Vintage Meat Jelly (Aspic)
Prep:10 m
Cook:3 h
Total:3 h 10 m
Cuisine:Eastern European
Course:Main course Lunch Dinner Appetizer

Vintage Meat Jelly (Aspic)



On my way to a meeting one day, I was wearing my standard all-black uniform: a black blazer, coat, and trousers. The only thing that was different that day was that in my black handbag, instead of the usual pink laptop, I had some pink pig hoofs, aka, pettitoes. It did indeed feel funny going to a meeting with such bag content. However, it got much more amusing when I found out what the meeting was for: I got an offer to write about various bizarre foods.

Exactly like the one I was going to make that day for a Christmas party. Meat jelly. Not the kind of Lithuanian moms and grannies make, but the vintage, American one, called aspic. Google “70 aspic”, you won’t be disappointed.

I wanted a traditional flavor mixed with the awful aesthetic of peas, meat, crab sticks, and olives. And put an egg on it, so it works for breakfast, too.

I enjoy all the so-called icky ingredients, and I’m currently crazy about all things collagen – creams, Japanese food supplements, and, of course, bone broth. So the time came for the new (?), collagen-filled superfood: pig pettitoes. Some say that this trend is a fad, but to me, mushes full of collagen work like a placebo, and I like the taste, too. And it’s cheap!

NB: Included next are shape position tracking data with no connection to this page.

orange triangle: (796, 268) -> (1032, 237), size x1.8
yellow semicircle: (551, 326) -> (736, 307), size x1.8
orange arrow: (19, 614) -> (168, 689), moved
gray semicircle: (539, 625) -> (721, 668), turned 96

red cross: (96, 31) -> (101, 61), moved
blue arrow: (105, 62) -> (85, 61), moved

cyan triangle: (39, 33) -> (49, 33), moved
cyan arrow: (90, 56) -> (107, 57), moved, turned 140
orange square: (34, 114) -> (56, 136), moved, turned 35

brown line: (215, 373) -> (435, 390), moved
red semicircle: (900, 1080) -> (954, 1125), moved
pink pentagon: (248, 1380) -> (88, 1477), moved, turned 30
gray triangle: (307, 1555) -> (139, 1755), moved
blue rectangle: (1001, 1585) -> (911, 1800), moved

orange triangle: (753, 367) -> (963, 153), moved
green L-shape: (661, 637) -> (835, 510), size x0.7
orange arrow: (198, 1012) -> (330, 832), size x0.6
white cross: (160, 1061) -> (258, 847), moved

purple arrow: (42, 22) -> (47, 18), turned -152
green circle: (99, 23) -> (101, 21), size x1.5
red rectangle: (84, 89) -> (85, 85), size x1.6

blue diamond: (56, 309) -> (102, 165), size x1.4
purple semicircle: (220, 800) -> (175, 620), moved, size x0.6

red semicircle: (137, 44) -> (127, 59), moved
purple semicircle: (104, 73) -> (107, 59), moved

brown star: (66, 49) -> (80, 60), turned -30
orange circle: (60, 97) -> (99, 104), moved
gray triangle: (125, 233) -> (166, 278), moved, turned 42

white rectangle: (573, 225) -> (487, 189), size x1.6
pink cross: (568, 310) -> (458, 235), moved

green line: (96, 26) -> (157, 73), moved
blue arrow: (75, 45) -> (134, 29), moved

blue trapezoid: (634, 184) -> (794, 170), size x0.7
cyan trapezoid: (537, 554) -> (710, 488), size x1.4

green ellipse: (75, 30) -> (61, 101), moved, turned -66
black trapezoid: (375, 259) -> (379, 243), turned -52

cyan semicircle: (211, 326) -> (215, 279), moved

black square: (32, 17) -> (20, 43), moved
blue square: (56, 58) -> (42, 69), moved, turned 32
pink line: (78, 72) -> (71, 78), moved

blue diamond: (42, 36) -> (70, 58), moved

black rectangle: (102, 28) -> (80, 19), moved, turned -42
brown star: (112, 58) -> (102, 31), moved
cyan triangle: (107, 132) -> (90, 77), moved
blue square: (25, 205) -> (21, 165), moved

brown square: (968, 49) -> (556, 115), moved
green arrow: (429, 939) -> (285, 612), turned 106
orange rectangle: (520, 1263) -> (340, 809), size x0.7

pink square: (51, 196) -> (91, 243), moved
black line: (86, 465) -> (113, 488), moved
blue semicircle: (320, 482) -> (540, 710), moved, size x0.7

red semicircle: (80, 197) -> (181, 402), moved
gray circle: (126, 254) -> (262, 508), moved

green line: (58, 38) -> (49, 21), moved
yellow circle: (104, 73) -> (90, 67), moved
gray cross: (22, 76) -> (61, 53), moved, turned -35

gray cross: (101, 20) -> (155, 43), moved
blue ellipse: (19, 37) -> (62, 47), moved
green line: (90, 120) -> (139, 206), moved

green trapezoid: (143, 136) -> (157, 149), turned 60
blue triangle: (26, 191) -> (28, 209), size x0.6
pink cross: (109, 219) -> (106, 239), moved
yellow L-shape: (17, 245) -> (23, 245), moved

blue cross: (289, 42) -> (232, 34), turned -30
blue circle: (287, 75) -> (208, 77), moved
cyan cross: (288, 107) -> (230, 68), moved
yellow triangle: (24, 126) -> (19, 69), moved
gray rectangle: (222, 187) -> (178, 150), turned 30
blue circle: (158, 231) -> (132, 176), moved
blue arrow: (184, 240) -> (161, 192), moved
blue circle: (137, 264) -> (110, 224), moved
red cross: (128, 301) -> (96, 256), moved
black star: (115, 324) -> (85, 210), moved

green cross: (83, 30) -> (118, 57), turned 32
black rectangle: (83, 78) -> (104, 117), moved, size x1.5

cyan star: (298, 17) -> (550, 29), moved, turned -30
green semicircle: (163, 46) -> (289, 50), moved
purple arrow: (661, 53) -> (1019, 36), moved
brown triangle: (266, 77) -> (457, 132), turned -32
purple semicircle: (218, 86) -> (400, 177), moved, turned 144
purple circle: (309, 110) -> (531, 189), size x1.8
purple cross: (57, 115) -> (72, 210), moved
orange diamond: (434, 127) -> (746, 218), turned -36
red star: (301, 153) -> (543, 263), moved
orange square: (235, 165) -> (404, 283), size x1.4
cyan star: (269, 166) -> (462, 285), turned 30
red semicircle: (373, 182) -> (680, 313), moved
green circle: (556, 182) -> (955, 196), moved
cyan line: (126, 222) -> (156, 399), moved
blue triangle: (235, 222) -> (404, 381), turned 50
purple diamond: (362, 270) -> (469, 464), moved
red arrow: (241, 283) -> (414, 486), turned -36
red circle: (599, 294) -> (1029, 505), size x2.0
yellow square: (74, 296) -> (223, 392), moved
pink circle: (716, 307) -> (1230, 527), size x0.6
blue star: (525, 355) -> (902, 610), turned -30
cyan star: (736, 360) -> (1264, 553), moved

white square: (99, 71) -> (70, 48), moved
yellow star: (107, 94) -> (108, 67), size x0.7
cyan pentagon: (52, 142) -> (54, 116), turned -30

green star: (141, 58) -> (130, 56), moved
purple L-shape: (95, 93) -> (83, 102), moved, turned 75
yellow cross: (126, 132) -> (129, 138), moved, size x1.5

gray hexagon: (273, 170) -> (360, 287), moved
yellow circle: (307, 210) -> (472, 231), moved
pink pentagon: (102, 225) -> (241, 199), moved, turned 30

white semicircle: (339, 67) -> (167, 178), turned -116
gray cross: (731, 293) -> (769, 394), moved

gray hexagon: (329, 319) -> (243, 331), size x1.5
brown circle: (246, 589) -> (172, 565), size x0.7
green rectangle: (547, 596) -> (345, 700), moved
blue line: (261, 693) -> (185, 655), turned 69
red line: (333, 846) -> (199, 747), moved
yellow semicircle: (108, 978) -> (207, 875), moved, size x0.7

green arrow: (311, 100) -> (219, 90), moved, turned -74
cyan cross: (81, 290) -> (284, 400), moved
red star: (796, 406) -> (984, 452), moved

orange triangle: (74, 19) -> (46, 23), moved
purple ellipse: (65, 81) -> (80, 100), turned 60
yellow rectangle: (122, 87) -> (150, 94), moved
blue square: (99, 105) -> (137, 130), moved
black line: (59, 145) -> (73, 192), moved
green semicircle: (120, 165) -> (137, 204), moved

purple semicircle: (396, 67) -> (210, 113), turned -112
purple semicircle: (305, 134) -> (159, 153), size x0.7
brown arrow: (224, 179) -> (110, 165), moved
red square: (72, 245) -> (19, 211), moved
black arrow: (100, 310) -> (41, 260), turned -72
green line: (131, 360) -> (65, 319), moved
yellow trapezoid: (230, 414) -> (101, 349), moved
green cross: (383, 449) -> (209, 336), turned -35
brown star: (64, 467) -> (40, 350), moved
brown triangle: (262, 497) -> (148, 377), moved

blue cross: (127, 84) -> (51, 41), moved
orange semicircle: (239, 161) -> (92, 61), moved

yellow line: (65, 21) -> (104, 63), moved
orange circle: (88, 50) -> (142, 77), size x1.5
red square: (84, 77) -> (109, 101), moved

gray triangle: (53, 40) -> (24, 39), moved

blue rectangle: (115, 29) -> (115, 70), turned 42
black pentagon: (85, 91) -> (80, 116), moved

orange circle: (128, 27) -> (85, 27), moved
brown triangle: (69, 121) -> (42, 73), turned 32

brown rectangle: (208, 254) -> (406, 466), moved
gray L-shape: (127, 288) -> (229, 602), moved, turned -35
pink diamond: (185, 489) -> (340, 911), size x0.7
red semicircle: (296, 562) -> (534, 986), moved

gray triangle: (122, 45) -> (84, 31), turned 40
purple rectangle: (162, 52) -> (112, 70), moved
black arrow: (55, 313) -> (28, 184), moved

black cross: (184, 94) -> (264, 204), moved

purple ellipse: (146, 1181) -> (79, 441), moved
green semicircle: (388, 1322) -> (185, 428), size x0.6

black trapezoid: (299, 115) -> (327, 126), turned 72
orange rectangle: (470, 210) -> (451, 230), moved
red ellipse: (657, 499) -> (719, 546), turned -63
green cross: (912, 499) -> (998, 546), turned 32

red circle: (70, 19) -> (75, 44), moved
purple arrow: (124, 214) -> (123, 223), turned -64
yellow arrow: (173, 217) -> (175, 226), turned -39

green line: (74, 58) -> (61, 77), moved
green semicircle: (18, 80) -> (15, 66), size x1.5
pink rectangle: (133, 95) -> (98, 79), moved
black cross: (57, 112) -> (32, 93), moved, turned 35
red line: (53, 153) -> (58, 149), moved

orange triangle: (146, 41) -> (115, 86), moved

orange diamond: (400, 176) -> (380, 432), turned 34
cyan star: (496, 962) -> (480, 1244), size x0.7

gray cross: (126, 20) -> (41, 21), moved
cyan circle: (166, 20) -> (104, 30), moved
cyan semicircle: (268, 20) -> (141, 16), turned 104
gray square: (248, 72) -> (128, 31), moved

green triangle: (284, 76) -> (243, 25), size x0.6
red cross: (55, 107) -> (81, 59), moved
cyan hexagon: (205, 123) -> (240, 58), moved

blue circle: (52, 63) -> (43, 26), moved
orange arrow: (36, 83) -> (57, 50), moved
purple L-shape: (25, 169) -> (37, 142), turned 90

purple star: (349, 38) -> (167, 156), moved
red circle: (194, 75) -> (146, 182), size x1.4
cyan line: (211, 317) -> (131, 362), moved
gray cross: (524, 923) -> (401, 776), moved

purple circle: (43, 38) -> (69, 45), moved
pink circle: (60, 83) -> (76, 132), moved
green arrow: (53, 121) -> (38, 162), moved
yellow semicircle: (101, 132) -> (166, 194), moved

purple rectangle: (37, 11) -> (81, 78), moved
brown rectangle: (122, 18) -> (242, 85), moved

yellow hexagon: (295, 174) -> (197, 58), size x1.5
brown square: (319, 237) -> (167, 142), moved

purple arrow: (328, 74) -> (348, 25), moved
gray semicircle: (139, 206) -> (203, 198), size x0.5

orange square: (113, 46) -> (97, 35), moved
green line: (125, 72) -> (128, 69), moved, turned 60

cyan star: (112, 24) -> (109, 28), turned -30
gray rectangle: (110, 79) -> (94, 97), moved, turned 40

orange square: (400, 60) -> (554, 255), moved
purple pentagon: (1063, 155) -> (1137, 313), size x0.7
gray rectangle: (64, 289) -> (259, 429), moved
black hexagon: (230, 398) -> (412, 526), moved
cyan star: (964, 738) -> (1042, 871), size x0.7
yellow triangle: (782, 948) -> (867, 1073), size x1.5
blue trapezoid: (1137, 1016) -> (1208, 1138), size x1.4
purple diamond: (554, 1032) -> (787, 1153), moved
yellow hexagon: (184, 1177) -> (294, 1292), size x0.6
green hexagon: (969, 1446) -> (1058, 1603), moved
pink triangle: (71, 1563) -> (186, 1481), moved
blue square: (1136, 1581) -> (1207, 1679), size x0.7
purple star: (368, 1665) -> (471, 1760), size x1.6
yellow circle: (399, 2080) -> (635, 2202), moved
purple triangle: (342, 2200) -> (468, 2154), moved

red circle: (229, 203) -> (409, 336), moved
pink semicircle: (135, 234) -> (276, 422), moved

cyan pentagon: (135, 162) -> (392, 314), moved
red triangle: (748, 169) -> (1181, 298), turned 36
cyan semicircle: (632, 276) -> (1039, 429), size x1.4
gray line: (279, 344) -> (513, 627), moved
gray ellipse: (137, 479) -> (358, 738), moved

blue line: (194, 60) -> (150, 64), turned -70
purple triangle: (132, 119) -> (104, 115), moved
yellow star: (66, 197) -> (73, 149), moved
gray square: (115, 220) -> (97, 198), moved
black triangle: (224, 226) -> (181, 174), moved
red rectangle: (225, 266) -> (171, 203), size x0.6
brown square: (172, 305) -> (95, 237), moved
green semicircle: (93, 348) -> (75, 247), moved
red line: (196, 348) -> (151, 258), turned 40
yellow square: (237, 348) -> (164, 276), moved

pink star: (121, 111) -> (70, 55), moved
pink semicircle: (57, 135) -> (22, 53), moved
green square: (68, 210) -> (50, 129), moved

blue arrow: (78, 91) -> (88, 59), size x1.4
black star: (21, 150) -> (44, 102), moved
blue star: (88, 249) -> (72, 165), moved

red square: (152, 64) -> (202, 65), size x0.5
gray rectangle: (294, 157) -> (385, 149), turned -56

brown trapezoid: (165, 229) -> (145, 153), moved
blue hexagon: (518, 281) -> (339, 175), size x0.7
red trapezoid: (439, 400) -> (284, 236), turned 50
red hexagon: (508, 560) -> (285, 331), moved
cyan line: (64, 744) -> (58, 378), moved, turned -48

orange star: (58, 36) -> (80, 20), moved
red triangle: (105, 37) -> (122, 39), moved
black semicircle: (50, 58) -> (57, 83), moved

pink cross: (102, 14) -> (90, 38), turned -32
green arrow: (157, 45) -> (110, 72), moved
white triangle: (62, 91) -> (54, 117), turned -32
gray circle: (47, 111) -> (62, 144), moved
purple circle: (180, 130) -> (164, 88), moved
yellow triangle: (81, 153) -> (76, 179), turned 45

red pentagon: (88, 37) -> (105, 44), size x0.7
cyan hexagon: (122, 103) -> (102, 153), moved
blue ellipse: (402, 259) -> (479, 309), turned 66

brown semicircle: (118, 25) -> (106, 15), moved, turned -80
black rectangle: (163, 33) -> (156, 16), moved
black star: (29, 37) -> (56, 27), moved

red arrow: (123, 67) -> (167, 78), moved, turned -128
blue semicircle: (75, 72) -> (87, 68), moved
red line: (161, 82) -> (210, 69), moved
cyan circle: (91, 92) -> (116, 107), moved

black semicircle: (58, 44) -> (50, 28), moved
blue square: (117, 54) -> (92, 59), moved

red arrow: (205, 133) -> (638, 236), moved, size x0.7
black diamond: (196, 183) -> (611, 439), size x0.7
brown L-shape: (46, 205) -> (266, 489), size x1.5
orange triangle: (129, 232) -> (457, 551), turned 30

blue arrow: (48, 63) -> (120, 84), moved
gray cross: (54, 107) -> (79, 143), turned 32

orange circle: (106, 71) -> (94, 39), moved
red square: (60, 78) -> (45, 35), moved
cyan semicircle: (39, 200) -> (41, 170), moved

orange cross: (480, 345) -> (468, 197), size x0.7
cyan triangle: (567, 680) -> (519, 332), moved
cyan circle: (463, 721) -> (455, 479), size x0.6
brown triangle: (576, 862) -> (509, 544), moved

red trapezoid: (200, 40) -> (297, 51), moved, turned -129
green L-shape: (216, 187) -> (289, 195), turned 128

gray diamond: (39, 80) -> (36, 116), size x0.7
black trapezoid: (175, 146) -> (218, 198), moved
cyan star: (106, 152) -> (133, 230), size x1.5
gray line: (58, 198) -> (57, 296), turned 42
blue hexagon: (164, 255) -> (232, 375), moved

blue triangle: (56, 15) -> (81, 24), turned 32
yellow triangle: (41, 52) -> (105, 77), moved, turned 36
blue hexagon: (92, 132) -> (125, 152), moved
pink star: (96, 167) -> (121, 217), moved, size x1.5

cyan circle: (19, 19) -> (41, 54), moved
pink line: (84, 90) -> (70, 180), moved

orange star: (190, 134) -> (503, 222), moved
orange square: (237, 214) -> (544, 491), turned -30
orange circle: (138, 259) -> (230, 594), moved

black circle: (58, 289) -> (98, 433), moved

By the way: those that like their aspic quite sturdy will surely not enjoy my super mild masterpiece that melts in your mouth.


  • 2 pig pettitoes;
  • meat of choice (I used pork);
  • 1 medium-sized parsley root;
  • 1 large carrot;
  • 1 large onion;
  • 2 cloves of garlic;
  • 2 bay leaves;
  • 4 black peppers (not crushed, whole);
  • pinch of salt

Ingredients to improve the aesthetics of the aspic:

  • cooked sausage;
  • frozen peas;
  • boiled egg;
  • crab sticks;
  • olives (I chose green ones stuffed with bell pepper purely based on color);
  • canned corn;
  • celery;
  • pickled jelapeños


  1. Boil the pettitoes and meat for 3 hours on medium heat, constantly removing the foam.
  2. After two hours, add the rest of the ingredients (except those used for aesthetics).
  3. Add all your aesthetically-pleasing ingredients to the bottom of the bowl, then goes the meat.
  4. Cover everything with broth and keep refrigerated until it sets (overnight is the best).